Por: Marco Fidel Ramírez
Iván Cepeda resultó, al igual que su amo Gustavo Petro, mal perdedor y aún más fantoche que él. Tomó prestada de Google la definición de “fantoche’’, para justificar el adjetivo que ahora tiene más que merecido el siniestro candidato perdedor de las recientes elecciones presidenciales. “El término fantoche alude principalmente a una persona que por su aspecto estrafalario o sus actos ridículos, resulta grotesca o carece de seriedad, en el lenguaje coloquial también se utiliza como adjetivo despectivo para referirse a alguien presumido, vanidoso y fanfarrón’’.
Justamente esas palabras contundentes le calzan muy bien al presidente saliente y también a su favorito derrotado al que pretendía heredarle el poder. Presumidos porque ambos exhiben una falsa sapiencia, atea e izquierdista con la cual han engañado por años, a punta de discursos falaces, promesas populistas y subsidios irresponsables a la mitad del electorado colombiano. Bien engreído Petro, cínicamente posando de promiscuo playboy tropical, salvador del planeta tierra y creyéndose la mismísima reencarnación de Simón Bolívar en el siglo XXI.
Bien vanidoso autoproclamandose como “irresistible’’, y bien estrafalario luciendo de blanco resplandeciente el día de las elecciones, a manera de mesías comunista, supuestamente limpio y claro, y eso sí con sus enormes lentes oscuros para esconder el rojizo sospechoso de sus ojos y su malvada mirada que para nada disimula la oscuridad de su alma.
Pero Iván Cepeda no se le ha quedado atrás, su acomodaticio criterio democratico lo ha llevado a creerse el genuino jefe de la oposición y a pensar que su votación le ha otorgado el derecho de cogobernar con el presidente De La Espriella, democráticamente elegido por casi 13 millones de colombianos.

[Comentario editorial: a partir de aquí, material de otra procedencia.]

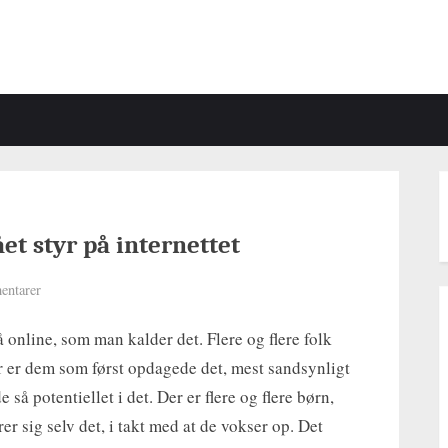
ået styr på internettet
til
entarer
Seniorerne
 online, som man kalder det. Flere og flere folk
har
for
r er dem som først opdagede det, mest sandsynligt
alvor
 så potentiellet i det. Der er flere og flere børn,
fået
er sig selv det, i takt med at de vokser op. Det
styr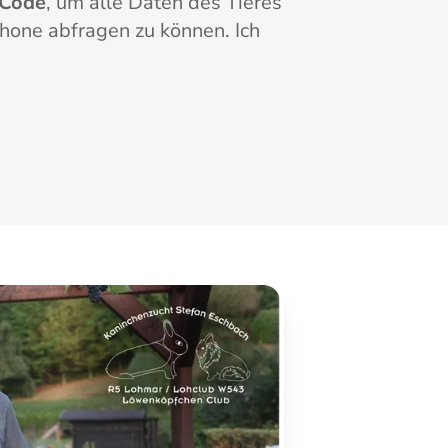
 Code
, um alle Daten des Tieres
hone abfragen zu können. Ich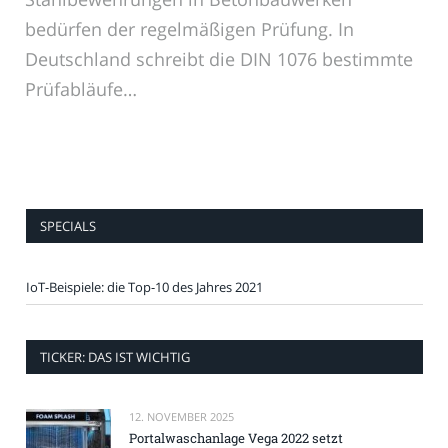
bedürfen der regelmäßigen Prüfung. In
Deutschland schreibt die DIN 1076 bestimmte
Prüfabläufe…
SPECIALS
IoT-Beispiele: die Top-10 des Jahres 2021
TICKER: DAS IST WICHTIG
12. NOVEMBER 2025
Portalwaschanlage Vega 2022 setzt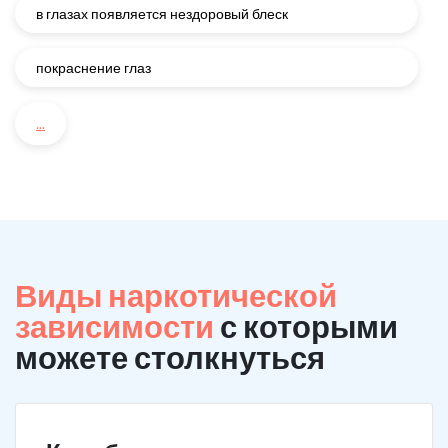
в глазах появляется нездоровый блеск
покраснение глаз
...
Виды наркотической
зависимости
с которыми
можете столкнуться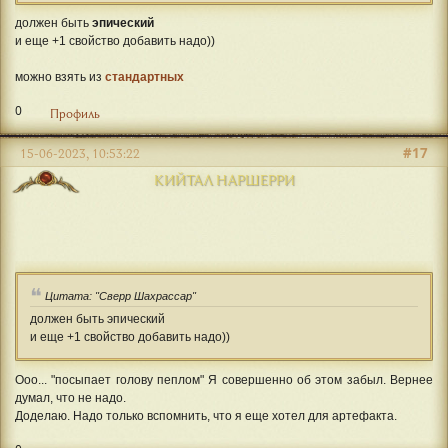
должен быть
эпический
и еще +1 свойство добавить надо))
можно взять из
стандартных
0
Профиль
#17
15-06-2023, 10:53:22
КИЙТАЛ НАРШЕРРИ
Цитата: "Сверр Шахрассар"
должен быть эпический
и еще +1 свойство добавить надо))
Ооо... "посыпает голову пеплом" Я совершенно об этом забыл. Вернее
думал, что не надо.
Доделаю. Надо только вспомнить, что я еще хотел для артефакта.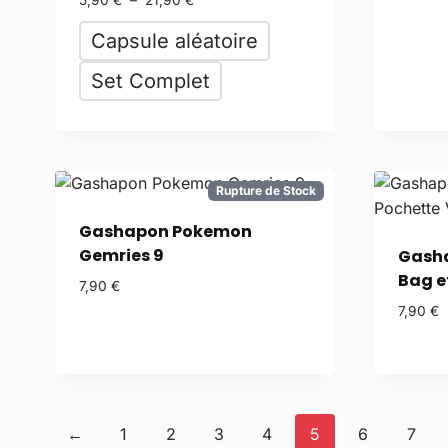
5,90
€
–
21,90
€
Capsule aléatoire
Set Complet
Rupture de Stock
Gashapon Pokemon
Gemries 9
Gash
Bag et
7,90
€
7,90
€
←
1
2
3
4
5
6
7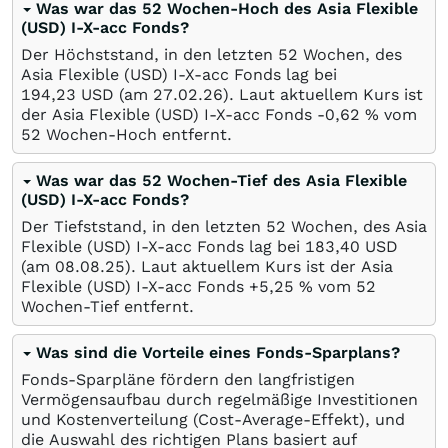
Was war das 52 Wochen-Hoch des Asia Flexible
(USD) I-X-acc Fonds?
Der Höchststand, in den letzten 52 Wochen, des
Asia Flexible (USD) I-X-acc Fonds lag bei
194,23
USD
(am
27.02.26
). Laut aktuellem Kurs ist
der Asia Flexible (USD) I-X-acc Fonds -0,62
%
vom
52 Wochen-Hoch entfernt.
Was war das 52 Wochen-Tief des Asia Flexible
(USD) I-X-acc Fonds?
Der Tiefststand, in den letzten 52 Wochen, des Asia
Flexible (USD) I-X-acc Fonds lag bei 183,40
USD
(am
08.08.25
). Laut aktuellem Kurs ist der Asia
Flexible (USD) I-X-acc Fonds +5,25
%
vom 52
Wochen-Tief entfernt.
Was sind die Vorteile eines Fonds-Sparplans?
Fonds-Sparpläne fördern den langfristigen
Vermögensaufbau durch regelmäßige Investitionen
und Kostenverteilung (Cost-Average-Effekt), und
die Auswahl des richtigen Plans basiert auf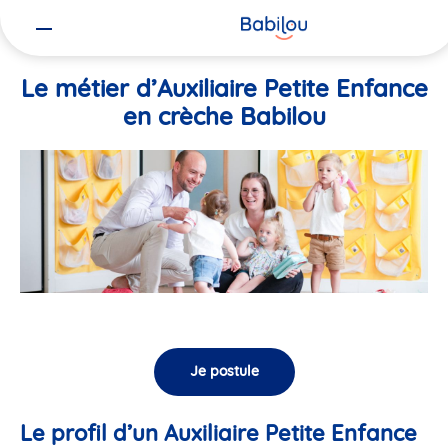
Vous
Accueil
Travailler chez Babilou
Le métier d’Auxiliaire Petite En
êtes
ici
Le métier d’Auxiliaire Petite Enfance
en crèche Babilou
Je postule
Le profil d’un Auxiliaire Petite Enfance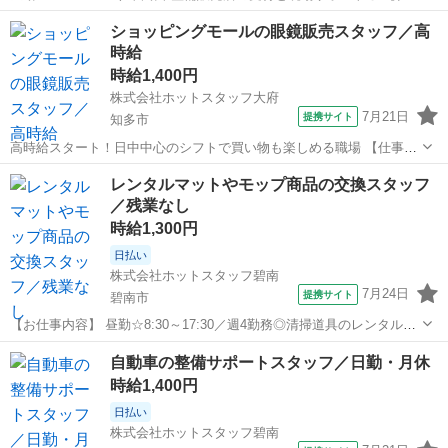
内容】 ・空調完備 ・休憩室あり(ロッカーもあり) ・駐車場あり ・服
愛知
高浜市
三河高浜駅
その他
ショッピングモールの眼鏡販売スタッフ／高
装あり ・キレイな職場 ＼ 自動車好き必見のアクティブワーク★ ／ オ
時給
フィス...
時給1,400円
株式会社ホットスタッフ大府
7月21日
提携サイト
知多市
高時給スタート！日中中心のシフトで買い物も楽しめる職場 【仕事内
容】 【作業内容】 メガネショップでお客様への接客・販売 ・来店さ
愛知
知多市
その他
レンタルマットやモップ商品の交換スタッフ
れたお客様への接客 ・レジでのお会計や袋詰め ・商品購入や修理等の
／残業なし
ご案内 ・視力測定 等...
時給1,300円
日払い
株式会社ホットスタッフ碧南
7月24日
提携サイト
碧南市
【お仕事内容】 昼勤☆8:30～17:30／週4勤務◎清掃道具のレンタルモ
ップやマットの交換 【仕事内容】 ・駐車場あり ・指定制服あり 週4
愛知
碧南市
その他
自動車の整備サポートスタッフ／日勤・月休
勤務☆ ※基本的に土・日・月休みですが連休前は 月曜休みが他の曜日
時給1,400円
に変更になる...
日払い
株式会社ホットスタッフ碧南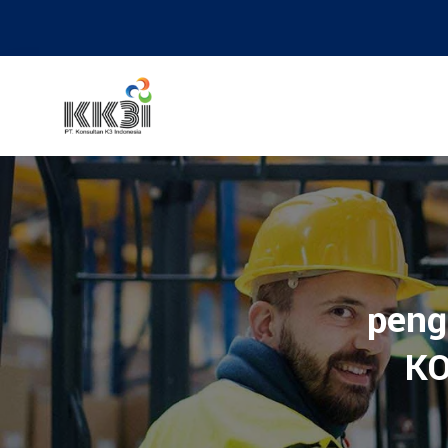
peng
KO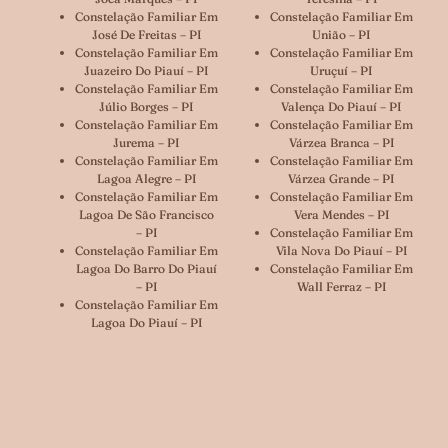
Constelação Familiar Em
Constelação Familiar Em
José De Freitas – PI
União – PI
Constelação Familiar Em
Constelação Familiar Em
Juazeiro Do Piauí – PI
Uruçuí – PI
Constelação Familiar Em
Constelação Familiar Em
Júlio Borges – PI
Valença Do Piauí – PI
Constelação Familiar Em
Constelação Familiar Em
Jurema – PI
Várzea Branca – PI
Constelação Familiar Em
Constelação Familiar Em
Lagoa Alegre – PI
Várzea Grande – PI
Constelação Familiar Em
Constelação Familiar Em
Lagoa De São Francisco
Vera Mendes – PI
– PI
Constelação Familiar Em
Constelação Familiar Em
Vila Nova Do Piauí – PI
Lagoa Do Barro Do Piauí
Constelação Familiar Em
– PI
Wall Ferraz – PI
Constelação Familiar Em
Lagoa Do Piauí – PI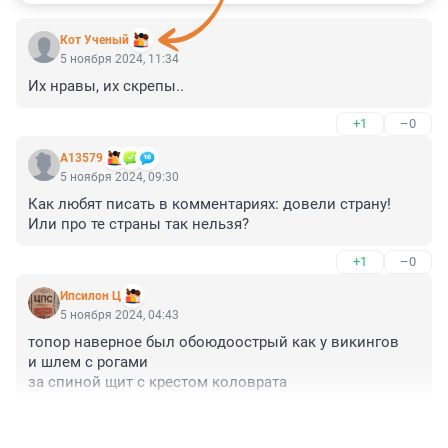
Кот Ученый
5 ноября 2024, 11:34
Их нравы, их скрепы..
+1
–0
А13579
5 ноября 2024, 09:30
Как любят писать в комментариях: довели страну! 
Или про те страны так нельзя?
+1
–0
Ипсилон Ц
5 ноября 2024, 04:43
топор наверное был обоюдоострый как у викингов

и шлем с рогами

за спиной щит с крестом коловрата
+0
–0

Olvida el perdedor Cepeda que en democracia se gana o se pierde una elección presidencial, hasta por un solo voto.
Pero lo de Cepeda, con su delirante declaración de “desobediencia civil’’ frente al nuevo gobierno, ya es la tapa. Ha dicho públicamente que no obedeceran las órdenes del nuevo presidente de los colombianos y que seguirán con el cuento de que “vamos por los derechos’’, pero como siempre olvidándose de los deberes y las responsabilidades que nos atañen a todos los ciudadanos. Las condiciones estrafalarias que ha divulgado Cepeda como requisitos para reconocer al presidente De La Espriella, trascienden las fronteras del delirio y caen en el escenario del desconocimiento de la Constitución y la institucionalidad.
Petro y Cepeda, presumidos, vanidosos y estrafalarios, creen que podrán seguir haciendo de las suyas e imponiendo sus locuras a la brava. Pero están muy equivocados pues la era del “tigre’’ ha comenzado y ante la misma no hay “jaguares’’ ni mamertos resentidos que valgan. La ley y el orden han regresado y la democracia ha sido salvada, por la gracia de Dios y con la ayuda del voto cristiano. Se acaba el reinado de los avispados, los aprovechados y los degenerados, y llega el gobierno de la responsabilidad, de la mayordomía, de la defensa de la vida, la familia y los valores patrios.
Y en la tarea de reconstruir el país, que Petro y sus compinches han asaltado, arruinado y postrado, todos debemos colaborar con mucho entusiasmo, diligente trabajo, gran sacrificio, buena voluntad y mucha fe en nuestro buen Dios, que sin lugar a dudas nos ayudará y nos bendecirá. Que se vayan bien lejos los fantoches izquierdistas y con sus berrinches a otra parte, y que Colombia entienda de una vez por todas, que con la izquierda en la presidencia ¡nunca más!